TASK: Begin at the line holding "drid que en" and set down exactly each line through the last one below, omitting pictures. Include nothing else.

DATA UNDER STUDY:
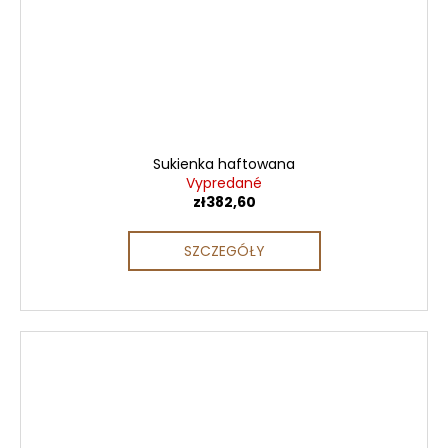
Sukienka haftowana
Vypredané
zł382,60
SZCZEGÓŁY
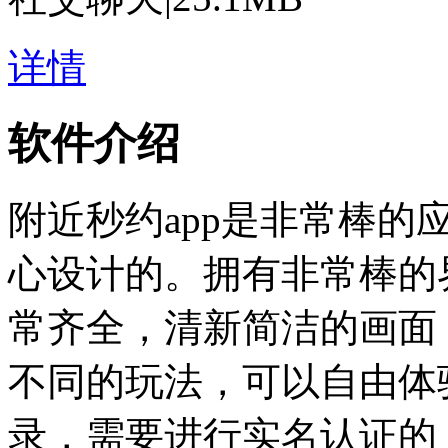
详情
软件介绍
附近秒约app是非常棒
心设计的。拥有非常棒的
常齐全，清新简洁的画面
不同的玩法，可以自由体
录，需要进行实名认证的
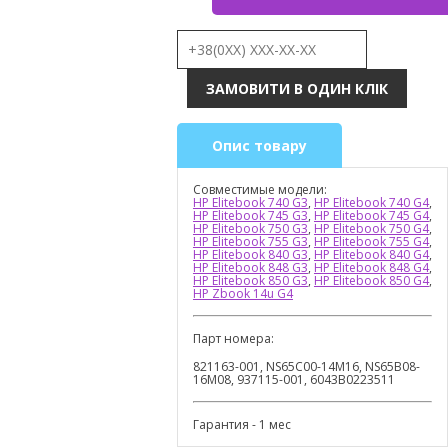
Опис товару
Совместимые модели:
HP Elitebook 740 G3
,
HP Elitebook 740 G4
,
HP Elitebook 745 G3
,
HP Elitebook 745 G4
,
HP Elitebook 750 G3
,
HP Elitebook 750 G4
,
HP Elitebook 755 G3
,
HP Elitebook 755 G4
,
HP Elitebook 840 G3
,
HP Elitebook 840 G4
,
HP Elitebook 848 G3
,
HP Elitebook 848 G4
,
HP Elitebook 850 G3
,
HP Elitebook 850 G4
,
HP Zbook 14u G4
Парт номера:
821163-001, NS65C00-14M16, NS65B08-
16M08, 937115-001, 6043B0223511
Гарантия - 1 мес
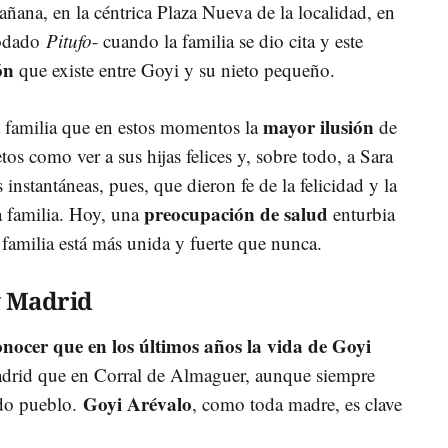
mañana, en la céntrica Plaza Nueva de la localidad, en
podado
Pitufo
- cuando la familia se dio cita y este
ón
que existe entre Goyi y su nieto pequeño.
mayor ilusión
a familia que en estos momentos la
de
tos como ver a sus hijas felices y, sobre todo, a Sara
 instantáneas, pues, que dieron fe de la felicidad y la
preocupación de salud
a familia. Hoy, una
enturbia
 familia está más unida y fuerte que nunca.
y Madrid
er que en los últimos años la vida de Goyi
drid que en Corral de Almaguer, aunque siempre
Goyi Arévalo
ido pueblo.
, como toda madre, es clave
.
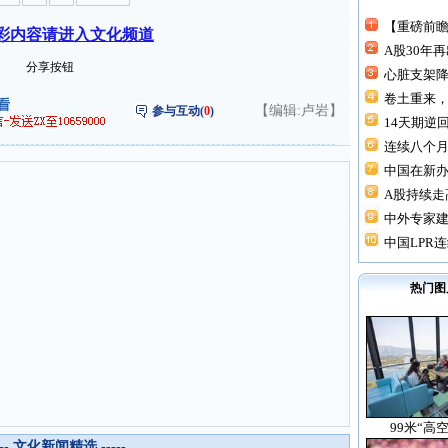
【重磅前瞻
彩内容请进入文化频道
A股30年
分享按钮
心脏支架降价
卷土重来，
【编辑:卢岩】
参与互动(
0
)
14天期逆回
连续八个月“
中国在新
A股持续走高
中外专家建
中国LPR连
热门图
99米“高
--- 文化新闻精选 -----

RESULT OF THIS TASK:
drid que en Corral de Almaguer, aunque siempre
Goyi Arévalo
ido pueblo.
, como toda madre, es clave
.
【重磅前瞻
彩内容请进入文化频道
A股30年
分享按钮
心脏支架降价
卷土重来，
【编辑:卢岩】
参与互动(
0
)
14天期逆回
连续八个月“
中国在新
A股持续走高
中外专家建
中国LPR连
热门图
99米“高
--- 文化新闻精选 -----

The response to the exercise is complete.